Contra os psicólogos, e para precisar o que ele mesmo já adiantara na sua Filosofia da Aritmética, Husserl reafirma que os conceitos e as leis matemáticas não se originam numa psicologia, ainda que sejam acessíveis nos atos psíquicos: o número 5 não é o resultado da numeração de 5 objetos, mas sim «a espécie ideal de uma forma que encontra em certos atos de numeração os seus casos particulares concretos». Contra Kant, e a concepção de uma síntese a priori engendrando o número numa intuição pura, mas sensível, Husserl distingue o número, enquanto ideia ou espécie, da singularidade intuitiva que serve de base e de ilustração ou exemplo.
Numa tal evidência, o que doravante é visado (e o caso do número pode ser imediatamente alargado a outras espécies ideais, a cor vermelha, por exemplo) «não é o intuído enquanto todo, nem a forma que lhe é inerente, ainda que não seja separável para si mesma, […] mas antes a espécie formal ideal que, em sentido aritmético é absolutamente una […] e que, assim, não participa, de forma alguma, na contingência dos atos com a sua temporalidade e instabilidade» (Investigações Lógicas, I, p. 189).

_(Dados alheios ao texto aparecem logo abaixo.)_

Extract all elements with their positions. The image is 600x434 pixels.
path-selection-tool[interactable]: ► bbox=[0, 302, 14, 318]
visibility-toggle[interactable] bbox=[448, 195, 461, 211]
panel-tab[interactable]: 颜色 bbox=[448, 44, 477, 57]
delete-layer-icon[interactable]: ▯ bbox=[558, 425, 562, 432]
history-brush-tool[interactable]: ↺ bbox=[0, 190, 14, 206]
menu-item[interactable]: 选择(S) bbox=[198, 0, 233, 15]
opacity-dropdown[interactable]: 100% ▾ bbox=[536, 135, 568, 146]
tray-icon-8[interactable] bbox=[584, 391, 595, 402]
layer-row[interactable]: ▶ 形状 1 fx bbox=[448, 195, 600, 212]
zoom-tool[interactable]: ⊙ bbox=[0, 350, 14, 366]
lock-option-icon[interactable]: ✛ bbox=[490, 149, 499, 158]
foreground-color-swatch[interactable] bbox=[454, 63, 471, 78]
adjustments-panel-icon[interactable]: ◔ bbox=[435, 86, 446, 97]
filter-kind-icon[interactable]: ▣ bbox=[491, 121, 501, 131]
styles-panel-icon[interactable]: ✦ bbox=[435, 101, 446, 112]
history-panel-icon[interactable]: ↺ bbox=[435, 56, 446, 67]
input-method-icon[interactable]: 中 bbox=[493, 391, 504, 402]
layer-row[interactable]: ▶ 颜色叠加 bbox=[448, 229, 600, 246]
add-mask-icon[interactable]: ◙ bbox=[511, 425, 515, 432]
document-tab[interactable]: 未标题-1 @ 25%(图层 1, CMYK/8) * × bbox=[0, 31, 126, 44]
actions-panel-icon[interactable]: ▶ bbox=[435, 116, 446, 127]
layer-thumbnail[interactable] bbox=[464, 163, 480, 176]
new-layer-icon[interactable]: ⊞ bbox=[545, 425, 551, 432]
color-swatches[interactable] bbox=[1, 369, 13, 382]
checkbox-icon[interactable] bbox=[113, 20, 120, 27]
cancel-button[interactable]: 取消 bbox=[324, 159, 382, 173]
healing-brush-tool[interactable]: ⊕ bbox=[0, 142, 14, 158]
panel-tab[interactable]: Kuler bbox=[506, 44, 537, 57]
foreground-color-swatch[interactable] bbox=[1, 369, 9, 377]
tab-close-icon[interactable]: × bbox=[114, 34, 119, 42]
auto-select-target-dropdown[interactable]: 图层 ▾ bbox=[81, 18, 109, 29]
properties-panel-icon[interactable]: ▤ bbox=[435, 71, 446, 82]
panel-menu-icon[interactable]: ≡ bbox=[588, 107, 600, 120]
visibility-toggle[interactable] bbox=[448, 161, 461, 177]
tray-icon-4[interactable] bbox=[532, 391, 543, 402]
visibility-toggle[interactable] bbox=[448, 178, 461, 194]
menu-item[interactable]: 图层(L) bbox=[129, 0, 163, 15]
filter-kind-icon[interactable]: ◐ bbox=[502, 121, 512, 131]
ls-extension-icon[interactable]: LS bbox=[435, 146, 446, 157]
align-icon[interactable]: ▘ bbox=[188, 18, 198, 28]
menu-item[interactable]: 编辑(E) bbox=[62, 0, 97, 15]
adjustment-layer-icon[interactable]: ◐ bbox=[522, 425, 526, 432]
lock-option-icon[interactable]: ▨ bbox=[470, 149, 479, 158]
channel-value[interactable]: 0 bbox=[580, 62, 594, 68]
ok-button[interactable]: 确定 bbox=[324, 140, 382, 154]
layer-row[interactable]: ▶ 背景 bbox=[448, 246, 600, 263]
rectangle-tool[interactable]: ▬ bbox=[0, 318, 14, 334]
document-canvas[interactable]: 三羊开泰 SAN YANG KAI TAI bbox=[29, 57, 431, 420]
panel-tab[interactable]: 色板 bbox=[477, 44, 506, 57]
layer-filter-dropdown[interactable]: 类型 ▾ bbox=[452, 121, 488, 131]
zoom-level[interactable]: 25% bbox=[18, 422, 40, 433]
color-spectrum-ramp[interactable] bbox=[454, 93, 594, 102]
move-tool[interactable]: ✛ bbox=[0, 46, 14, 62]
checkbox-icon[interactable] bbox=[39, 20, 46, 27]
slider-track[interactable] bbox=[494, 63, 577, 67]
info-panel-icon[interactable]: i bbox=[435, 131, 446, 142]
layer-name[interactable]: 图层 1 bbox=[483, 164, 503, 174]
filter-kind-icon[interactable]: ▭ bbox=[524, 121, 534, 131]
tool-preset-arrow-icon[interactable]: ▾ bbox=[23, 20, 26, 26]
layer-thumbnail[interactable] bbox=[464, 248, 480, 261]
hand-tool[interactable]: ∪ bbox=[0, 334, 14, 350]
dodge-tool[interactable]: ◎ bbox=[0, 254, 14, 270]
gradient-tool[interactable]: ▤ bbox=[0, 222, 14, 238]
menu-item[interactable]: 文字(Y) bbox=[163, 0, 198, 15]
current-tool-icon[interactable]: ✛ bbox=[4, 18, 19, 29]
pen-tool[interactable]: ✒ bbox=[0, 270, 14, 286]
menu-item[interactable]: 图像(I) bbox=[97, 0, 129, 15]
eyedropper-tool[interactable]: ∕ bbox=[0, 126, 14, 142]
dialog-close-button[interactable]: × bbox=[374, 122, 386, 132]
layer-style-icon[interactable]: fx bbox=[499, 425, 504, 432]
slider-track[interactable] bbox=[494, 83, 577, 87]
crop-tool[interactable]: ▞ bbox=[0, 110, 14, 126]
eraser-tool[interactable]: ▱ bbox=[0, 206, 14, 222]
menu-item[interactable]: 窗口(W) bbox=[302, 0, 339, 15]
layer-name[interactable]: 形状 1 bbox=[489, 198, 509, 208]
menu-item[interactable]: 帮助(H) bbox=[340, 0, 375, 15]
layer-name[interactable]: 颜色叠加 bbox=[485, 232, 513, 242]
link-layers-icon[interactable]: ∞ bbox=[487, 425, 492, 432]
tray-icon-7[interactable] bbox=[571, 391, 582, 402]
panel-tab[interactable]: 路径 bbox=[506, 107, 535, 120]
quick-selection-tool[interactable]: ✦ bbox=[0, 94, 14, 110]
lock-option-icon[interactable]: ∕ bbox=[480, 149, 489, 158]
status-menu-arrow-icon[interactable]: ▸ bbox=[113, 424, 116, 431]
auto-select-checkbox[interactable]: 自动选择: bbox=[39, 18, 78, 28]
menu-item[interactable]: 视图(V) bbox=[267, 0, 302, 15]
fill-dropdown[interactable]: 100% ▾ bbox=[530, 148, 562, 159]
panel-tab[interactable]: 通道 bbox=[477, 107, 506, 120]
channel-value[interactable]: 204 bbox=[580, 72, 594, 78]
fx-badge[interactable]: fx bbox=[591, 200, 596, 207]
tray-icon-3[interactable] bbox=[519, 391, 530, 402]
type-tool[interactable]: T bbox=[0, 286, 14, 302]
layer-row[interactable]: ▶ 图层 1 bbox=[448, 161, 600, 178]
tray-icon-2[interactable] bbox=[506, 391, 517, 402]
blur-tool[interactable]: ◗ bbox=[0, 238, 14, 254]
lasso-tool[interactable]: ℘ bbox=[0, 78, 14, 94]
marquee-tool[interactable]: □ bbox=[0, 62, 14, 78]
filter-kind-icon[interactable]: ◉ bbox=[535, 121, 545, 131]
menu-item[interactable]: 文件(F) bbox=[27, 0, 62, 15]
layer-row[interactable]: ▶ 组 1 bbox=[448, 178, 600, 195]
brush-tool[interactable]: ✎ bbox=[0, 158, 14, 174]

Assim, e é um resultado essencial dos Prolegômenos, uma teoria pura das idealidades, tal como os matemáticos contemporâneos, retomando as fecundas perspectivas de Leibniz e Bolzano, tentam concebê-las sem recurso a uma construção na intuição sensível, deixa de constituir mistério. A consciência de uma necessidade da essência ao nível dos conceitos e das leis actualizadas na evidência dão a certeza de que não nos encontramos aqui perante uma linguagem sem conteúdo. Mais genericamente, fica assim definida uma ciência das relações entre objetividades ideais, uma «ontologia formal».